What you will do | The material below holds pictures, which are to be left out; copy exactly the lines from the one with "Abonnements" through the one with "tohoto webu vyjadřujete".

Records for processing |
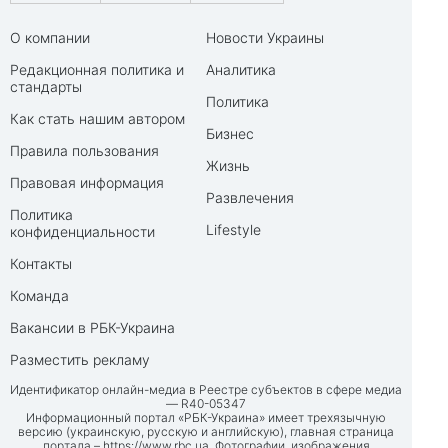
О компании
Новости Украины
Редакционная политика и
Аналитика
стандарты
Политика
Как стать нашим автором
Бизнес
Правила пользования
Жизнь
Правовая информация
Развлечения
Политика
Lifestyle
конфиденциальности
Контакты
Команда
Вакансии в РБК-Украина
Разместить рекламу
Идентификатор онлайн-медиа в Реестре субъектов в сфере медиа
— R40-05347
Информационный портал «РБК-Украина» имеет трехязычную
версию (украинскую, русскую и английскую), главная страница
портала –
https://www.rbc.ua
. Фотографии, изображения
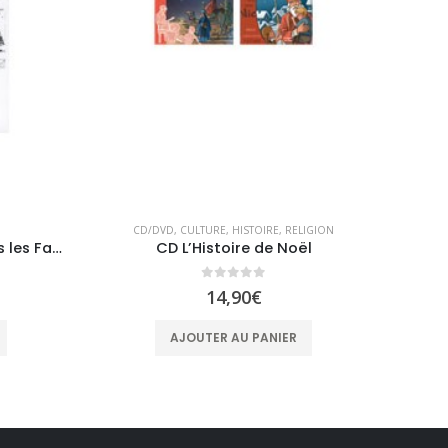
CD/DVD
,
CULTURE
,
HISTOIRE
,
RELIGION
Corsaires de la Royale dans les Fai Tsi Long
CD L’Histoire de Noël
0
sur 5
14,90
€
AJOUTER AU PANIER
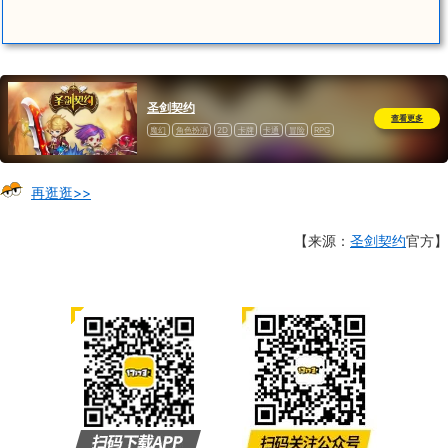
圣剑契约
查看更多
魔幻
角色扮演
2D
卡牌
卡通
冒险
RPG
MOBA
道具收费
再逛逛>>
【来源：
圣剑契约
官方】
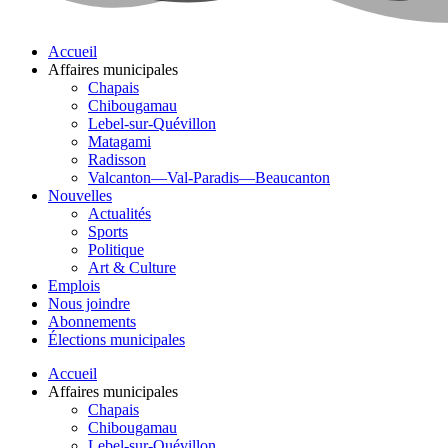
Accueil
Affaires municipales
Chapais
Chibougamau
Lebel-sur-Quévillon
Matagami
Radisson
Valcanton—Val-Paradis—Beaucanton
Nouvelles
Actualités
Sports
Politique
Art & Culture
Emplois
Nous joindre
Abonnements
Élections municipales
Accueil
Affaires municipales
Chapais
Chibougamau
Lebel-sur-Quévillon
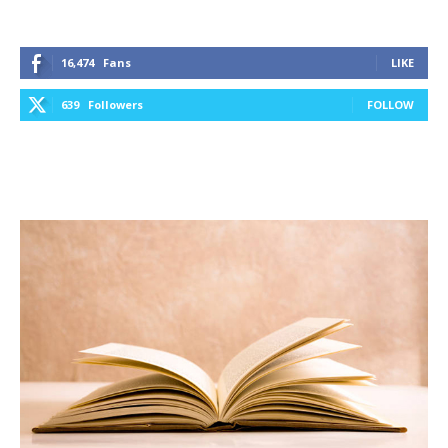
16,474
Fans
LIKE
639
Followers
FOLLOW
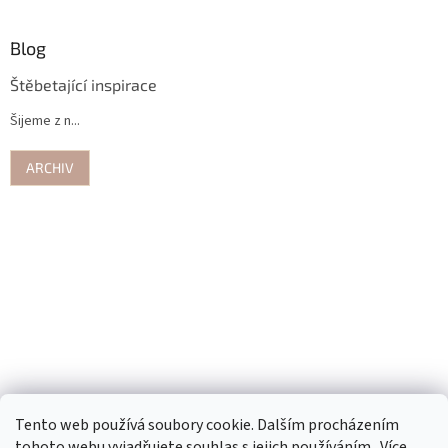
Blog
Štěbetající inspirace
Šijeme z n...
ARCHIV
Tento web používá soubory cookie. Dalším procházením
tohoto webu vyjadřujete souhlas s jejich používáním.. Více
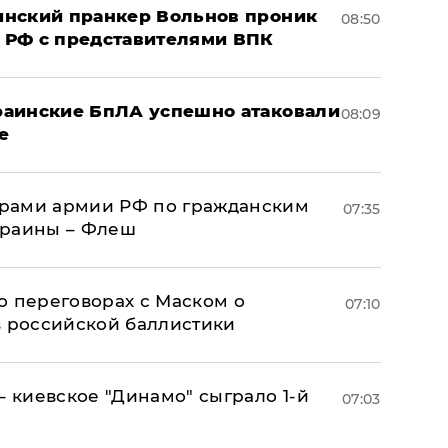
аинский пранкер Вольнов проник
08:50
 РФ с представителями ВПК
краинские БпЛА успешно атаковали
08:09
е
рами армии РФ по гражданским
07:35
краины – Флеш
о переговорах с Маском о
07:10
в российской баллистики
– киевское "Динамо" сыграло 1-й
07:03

Exercise output |
Abonnements
Élections municipales
Accueil
Affaires municipales
Chapais
Chibougamau
Lebel-sur-Quévillon
16,474
Fans
LIKE
639
Followers
FOLLOW
Blog
Štěbetající inspirace
Šijeme z n...
ARCHIV
Tento web používá soubory cookie. Dalším procházením
tohoto webu vyjadřujete souhlas s jejich používáním.. Více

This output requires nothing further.